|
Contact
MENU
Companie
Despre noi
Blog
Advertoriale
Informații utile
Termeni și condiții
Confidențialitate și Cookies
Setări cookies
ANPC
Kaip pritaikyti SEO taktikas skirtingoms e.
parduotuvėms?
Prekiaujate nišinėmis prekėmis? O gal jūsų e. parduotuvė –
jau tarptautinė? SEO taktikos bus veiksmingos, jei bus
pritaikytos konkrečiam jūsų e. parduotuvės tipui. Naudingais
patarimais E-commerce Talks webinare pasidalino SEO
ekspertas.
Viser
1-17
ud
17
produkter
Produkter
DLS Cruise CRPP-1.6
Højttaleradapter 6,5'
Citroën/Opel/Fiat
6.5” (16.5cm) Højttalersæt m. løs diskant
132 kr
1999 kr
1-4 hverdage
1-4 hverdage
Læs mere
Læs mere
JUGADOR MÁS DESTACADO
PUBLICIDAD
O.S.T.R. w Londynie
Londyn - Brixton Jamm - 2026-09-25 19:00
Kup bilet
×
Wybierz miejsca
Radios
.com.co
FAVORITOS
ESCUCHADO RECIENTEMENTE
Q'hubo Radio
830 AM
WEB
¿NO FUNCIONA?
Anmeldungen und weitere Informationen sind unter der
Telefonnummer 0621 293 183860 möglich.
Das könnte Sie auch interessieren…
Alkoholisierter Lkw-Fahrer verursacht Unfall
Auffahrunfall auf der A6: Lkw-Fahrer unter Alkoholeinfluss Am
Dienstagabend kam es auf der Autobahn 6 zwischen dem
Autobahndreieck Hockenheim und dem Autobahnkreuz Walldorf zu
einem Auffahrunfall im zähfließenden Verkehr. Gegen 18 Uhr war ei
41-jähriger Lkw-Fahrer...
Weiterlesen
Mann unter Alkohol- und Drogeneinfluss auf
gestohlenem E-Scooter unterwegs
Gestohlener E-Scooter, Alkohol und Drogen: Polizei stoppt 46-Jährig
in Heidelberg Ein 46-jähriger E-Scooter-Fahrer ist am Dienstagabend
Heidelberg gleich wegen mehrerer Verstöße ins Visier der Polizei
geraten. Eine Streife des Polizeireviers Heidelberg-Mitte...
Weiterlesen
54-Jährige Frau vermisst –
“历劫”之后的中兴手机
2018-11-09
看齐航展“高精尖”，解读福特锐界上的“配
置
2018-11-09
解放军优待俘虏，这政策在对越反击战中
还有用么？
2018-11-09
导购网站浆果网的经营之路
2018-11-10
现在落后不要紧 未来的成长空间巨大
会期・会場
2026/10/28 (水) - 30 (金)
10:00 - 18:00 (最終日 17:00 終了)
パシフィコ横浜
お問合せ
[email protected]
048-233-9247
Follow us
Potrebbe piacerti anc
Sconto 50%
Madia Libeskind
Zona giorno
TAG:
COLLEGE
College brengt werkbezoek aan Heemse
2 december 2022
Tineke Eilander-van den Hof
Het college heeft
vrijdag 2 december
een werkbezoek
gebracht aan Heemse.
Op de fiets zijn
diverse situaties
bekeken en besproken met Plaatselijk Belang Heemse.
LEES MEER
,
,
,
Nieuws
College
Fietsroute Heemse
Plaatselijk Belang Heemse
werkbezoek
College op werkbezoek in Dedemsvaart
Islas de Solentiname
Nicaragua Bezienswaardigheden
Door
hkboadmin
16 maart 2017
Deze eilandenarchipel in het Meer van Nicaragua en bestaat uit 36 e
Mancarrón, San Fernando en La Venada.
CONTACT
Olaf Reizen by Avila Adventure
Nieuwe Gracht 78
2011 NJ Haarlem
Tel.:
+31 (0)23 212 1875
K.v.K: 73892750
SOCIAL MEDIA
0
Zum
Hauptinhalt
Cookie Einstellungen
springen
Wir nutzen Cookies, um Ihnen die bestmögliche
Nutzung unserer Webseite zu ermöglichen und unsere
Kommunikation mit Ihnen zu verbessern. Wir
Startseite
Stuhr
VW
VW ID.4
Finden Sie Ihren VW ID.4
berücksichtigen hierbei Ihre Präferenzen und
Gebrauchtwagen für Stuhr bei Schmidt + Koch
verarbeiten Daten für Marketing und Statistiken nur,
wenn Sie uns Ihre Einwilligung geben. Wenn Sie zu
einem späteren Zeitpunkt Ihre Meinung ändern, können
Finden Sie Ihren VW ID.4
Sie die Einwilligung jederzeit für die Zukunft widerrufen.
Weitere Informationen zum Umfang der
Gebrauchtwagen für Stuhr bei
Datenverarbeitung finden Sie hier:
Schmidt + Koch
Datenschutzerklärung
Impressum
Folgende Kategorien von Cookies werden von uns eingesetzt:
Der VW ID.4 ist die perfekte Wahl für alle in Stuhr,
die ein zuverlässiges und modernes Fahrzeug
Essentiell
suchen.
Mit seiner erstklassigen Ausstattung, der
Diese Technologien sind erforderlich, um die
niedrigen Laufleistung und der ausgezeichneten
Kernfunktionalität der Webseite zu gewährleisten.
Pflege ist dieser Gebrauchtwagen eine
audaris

Problem statement -> Quote the records above from their first line through the line containing "Auffahrunfall auf der", both ends included.

Answer below ->
|
Contact
MENU
Companie
Despre noi
Blog
Advertoriale
Informații utile
Termeni și condiții
Confidențialitate și Cookies
Setări cookies
ANPC
Kaip pritaikyti SEO taktikas skirtingoms e.
parduotuvėms?
Prekiaujate nišinėmis prekėmis? O gal jūsų e. parduotuvė –
jau tarptautinė? SEO taktikos bus veiksmingos, jei bus
pritaikytos konkrečiam jūsų e. parduotuvės tipui. Naudingais
patarimais E-commerce Talks webinare pasidalino SEO
ekspertas.
Viser
1-17
ud
17
produkter
Produkter
DLS Cruise CRPP-1.6
Højttaleradapter 6,5'
Citroën/Opel/Fiat
6.5” (16.5cm) Højttalersæt m. løs diskant
132 kr
1999 kr
1-4 hverdage
1-4 hverdage
Læs mere
Læs mere
JUGADOR MÁS DESTACADO
PUBLICIDAD
O.S.T.R. w Londynie
Londyn - Brixton Jamm - 2026-09-25 19:00
Kup bilet
×
Wybierz miejsca
Radios
.com.co
FAVORITOS
ESCUCHADO RECIENTEMENTE
Q'hubo Radio
830 AM
WEB
¿NO FUNCIONA?
Anmeldungen und weitere Informationen sind unter der
Telefonnummer 0621 293 183860 möglich.
Das könnte Sie auch interessieren…
Alkoholisierter Lkw-Fahrer verursacht Unfall
Auffahrunfall auf der A6: Lkw-Fahrer unter Alkoholeinfluss Am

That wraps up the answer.